Activity was ramped up by scanning the internal network over various protocols, including Secure Shell (SSH), HTTPS, Server Message Block (SMB), and Remote Procedure Call (RPC), and conducting several SMB scans across different internal subnets. Next, to establish long-term access, the renamed SoftEther VPN executable “bridge.exe” was uploaded into the default Windows System32 directory, which reduced the chances of detection. The malicious SOE also provided ongoing access, and given that it was on the ArcGIS server for an extended period, it was stored in the victim’s backups as well.
Who is at risk?
In the first documented case confirmed by ArcGIS, where the malicious SOE was used, ReliaQuest identified that the password for the ArcGIS portal administrator account was a leet password of unknown origin, suggesting that the attacker had access to the administrative account and was able to reset the password.

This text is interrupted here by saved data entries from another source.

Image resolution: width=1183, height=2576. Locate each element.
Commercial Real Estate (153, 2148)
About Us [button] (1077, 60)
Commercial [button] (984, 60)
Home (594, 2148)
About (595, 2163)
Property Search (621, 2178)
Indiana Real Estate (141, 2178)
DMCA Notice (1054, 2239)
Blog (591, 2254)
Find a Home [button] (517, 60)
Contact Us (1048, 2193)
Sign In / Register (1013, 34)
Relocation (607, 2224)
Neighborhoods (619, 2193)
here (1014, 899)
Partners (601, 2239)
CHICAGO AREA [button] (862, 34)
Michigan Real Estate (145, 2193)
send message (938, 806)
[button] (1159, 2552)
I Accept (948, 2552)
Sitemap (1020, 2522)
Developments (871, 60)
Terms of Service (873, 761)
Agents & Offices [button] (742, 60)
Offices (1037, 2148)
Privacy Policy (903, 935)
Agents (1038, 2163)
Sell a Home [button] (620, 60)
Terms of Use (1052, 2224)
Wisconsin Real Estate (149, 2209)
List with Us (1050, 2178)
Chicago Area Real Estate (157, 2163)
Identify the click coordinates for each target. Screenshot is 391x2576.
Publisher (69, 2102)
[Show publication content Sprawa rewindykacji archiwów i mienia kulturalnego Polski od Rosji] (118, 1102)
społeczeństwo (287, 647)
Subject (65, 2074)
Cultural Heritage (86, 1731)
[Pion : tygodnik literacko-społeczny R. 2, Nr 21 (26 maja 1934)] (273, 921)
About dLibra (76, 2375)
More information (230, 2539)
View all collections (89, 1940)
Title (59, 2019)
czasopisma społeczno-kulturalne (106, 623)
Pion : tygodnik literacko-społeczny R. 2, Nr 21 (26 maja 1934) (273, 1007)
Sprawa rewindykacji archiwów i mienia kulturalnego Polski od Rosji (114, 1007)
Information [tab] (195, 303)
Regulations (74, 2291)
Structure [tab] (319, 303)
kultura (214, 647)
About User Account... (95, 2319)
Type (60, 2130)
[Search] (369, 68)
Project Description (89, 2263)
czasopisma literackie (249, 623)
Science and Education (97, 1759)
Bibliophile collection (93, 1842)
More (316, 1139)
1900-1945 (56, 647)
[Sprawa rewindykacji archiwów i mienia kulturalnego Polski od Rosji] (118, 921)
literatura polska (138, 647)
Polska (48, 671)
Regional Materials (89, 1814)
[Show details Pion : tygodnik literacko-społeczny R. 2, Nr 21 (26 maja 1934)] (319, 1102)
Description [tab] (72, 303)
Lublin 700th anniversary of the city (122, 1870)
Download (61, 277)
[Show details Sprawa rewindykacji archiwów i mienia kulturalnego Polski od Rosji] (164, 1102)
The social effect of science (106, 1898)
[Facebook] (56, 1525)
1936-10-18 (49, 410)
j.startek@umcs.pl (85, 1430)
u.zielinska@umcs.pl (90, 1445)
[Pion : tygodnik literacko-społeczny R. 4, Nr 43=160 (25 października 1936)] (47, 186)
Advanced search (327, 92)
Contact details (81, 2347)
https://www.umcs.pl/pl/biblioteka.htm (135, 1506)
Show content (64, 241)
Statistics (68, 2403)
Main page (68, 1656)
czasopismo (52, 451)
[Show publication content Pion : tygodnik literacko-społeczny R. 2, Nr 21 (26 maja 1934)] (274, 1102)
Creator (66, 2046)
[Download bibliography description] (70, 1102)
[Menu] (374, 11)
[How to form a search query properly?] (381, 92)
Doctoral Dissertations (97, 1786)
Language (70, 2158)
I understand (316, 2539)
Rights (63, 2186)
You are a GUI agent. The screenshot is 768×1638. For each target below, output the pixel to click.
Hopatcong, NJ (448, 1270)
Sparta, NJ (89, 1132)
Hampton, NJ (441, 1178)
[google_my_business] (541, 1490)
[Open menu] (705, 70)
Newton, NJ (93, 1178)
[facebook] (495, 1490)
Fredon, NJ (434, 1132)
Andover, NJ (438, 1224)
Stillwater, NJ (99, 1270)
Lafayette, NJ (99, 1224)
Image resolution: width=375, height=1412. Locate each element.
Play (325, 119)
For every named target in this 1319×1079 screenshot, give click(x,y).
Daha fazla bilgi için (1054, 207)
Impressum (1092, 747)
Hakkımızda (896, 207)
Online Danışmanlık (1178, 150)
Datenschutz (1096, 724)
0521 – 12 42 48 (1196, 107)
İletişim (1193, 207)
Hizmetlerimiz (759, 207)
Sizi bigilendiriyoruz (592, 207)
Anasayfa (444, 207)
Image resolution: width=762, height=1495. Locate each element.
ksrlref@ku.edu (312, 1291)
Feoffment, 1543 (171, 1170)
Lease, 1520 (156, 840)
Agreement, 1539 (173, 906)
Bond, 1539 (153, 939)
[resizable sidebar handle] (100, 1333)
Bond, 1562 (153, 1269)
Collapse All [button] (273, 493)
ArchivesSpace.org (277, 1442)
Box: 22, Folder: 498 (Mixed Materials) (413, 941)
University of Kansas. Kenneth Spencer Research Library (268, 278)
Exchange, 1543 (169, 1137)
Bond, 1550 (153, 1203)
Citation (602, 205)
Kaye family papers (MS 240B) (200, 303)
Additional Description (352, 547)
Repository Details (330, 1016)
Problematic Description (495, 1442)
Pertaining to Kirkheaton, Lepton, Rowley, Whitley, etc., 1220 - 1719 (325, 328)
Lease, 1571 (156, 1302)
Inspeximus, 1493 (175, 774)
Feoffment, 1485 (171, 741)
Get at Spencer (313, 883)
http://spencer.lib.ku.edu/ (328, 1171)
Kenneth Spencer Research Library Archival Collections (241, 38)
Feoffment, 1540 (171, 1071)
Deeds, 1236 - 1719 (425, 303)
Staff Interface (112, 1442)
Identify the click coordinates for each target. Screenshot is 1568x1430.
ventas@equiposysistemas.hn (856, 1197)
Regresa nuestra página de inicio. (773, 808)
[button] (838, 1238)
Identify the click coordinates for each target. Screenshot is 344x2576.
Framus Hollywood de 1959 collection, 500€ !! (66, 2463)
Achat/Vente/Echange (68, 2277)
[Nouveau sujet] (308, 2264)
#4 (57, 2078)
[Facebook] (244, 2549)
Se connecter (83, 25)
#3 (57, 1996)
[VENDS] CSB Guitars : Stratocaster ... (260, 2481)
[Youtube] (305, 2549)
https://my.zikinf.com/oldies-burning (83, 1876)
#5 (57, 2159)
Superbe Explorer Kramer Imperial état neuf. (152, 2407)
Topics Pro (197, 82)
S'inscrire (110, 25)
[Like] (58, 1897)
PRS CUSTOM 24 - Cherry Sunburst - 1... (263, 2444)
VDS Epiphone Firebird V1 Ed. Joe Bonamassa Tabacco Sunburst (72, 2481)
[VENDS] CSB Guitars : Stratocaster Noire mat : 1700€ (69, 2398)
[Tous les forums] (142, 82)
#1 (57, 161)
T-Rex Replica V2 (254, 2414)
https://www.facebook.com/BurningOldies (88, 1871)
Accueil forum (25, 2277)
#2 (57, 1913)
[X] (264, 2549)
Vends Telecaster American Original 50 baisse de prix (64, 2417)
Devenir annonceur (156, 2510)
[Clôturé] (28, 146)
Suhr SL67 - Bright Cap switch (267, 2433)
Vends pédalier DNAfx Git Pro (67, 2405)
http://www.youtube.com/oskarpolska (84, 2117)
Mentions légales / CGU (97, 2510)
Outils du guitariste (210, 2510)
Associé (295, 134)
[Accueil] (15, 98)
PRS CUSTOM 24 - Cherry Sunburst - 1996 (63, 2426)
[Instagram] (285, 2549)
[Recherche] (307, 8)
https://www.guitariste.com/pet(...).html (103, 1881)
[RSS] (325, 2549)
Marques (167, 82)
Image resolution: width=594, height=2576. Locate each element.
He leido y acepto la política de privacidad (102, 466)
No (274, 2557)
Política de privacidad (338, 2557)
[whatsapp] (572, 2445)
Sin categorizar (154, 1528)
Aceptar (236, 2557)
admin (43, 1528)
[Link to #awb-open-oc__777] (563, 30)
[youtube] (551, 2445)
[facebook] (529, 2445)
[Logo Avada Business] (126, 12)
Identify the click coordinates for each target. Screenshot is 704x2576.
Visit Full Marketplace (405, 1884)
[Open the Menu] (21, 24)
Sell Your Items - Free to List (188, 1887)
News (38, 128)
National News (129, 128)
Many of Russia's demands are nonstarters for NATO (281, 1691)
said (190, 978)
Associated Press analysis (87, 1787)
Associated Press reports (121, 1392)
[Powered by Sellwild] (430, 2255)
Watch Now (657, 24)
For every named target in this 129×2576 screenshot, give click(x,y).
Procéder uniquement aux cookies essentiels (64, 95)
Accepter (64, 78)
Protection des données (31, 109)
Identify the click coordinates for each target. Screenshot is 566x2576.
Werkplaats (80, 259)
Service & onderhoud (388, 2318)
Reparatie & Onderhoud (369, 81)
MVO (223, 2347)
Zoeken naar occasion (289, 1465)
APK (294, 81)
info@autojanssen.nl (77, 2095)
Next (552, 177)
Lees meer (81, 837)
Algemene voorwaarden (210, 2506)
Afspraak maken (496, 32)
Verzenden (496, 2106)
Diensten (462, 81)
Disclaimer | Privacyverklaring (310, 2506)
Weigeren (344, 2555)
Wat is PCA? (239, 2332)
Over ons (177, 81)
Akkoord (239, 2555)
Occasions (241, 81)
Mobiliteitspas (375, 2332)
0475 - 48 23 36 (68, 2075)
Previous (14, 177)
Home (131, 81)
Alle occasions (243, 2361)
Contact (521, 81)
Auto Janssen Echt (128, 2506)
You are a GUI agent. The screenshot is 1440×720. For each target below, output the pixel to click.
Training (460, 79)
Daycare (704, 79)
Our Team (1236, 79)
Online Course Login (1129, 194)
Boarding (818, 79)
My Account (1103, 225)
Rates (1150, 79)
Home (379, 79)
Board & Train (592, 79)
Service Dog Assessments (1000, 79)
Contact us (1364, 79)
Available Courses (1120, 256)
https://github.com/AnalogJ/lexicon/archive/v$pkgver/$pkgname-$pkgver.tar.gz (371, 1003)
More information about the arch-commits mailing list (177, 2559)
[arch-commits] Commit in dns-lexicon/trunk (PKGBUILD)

“Any organization that uses ArcGIS in a networked environment, if it is exposed externally or to other enterprise data systems, is at risk,” said Devroop Dhar, co-founder and MD at Primus Partners. “The main risk is that attackers can use a compromised extension to maintain access and take out sensitive data. As ArcGIS is widely used in mapping, logistics, and public-sector planning, the data it has can be sensitive, like network maps, population records, and infrastructure layouts.”